Probe diffusion of single-walled carbon nanotubes in semidilute solutions of polyacrylonitrile homo- and copolymers: Effects of topological constraints and polymer/Nanorod interactions

Abstract

With varying the molecular weight, copolymer chemical structure and concentration, the probe diffusion behavior of single-walled carbon nanotubes (SWCNTs) in N, N-dimethylacetamide (DMAc) solutions of polyacrylonitrile (PAN) was studied by dynamic light scattering (DLS) technique.

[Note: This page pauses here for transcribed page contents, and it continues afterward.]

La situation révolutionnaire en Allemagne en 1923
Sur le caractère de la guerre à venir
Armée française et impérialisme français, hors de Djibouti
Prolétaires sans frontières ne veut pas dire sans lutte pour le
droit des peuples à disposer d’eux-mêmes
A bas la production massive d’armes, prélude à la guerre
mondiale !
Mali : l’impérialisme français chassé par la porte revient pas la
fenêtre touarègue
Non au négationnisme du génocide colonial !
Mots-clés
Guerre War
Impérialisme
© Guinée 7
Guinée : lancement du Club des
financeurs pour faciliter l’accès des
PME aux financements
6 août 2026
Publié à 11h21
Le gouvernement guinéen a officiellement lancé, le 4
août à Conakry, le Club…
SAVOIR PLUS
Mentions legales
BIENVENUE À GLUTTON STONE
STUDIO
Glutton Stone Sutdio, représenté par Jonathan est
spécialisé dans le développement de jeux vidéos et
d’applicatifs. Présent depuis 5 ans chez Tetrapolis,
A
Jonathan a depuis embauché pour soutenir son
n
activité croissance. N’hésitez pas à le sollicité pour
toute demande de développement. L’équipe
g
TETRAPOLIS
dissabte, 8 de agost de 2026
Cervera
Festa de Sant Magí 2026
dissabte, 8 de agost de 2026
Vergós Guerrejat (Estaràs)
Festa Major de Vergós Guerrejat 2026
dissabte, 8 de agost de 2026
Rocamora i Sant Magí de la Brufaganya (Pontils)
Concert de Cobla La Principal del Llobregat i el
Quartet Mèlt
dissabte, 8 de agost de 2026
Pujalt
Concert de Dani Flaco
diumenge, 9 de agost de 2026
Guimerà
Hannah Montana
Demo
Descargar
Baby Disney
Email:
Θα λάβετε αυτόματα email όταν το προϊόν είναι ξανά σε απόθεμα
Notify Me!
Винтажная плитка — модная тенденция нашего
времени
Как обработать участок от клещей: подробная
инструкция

In combination with the systematic viscosity property investigation for PAN/DMAc system, the probe diffusion results provided insight to understand the interactions between PAN and SWCNTs. It was found that, due to depletion interaction, the SWCNT diffusion positively deviates from the Stokes-Einstein (SE) relation in PAN homopolymer solutions. However, in PAN copolymer solution, the SWCNT diffusion mostly obeys the SE relation, which was speculated as a result of hydrogen-bonding formation between the carboxylic acid functional groups in PAN copolymers and on purified SWCNTs. Moreover, due to the unique features of SWCNT probes - very long, extremely rigid, and adjustable bundle diameter, the SWCNT probe diffusion unambiguously revealed the topological constraints of polymer network responsible for the retardation of thin rod diffusion. Quantitative analysis indicated that the correlation length rather than the “tube” diameter of polymer liquid is the critical length scale to dictate the diffusion retardation of SWCNTs in polymer solutions.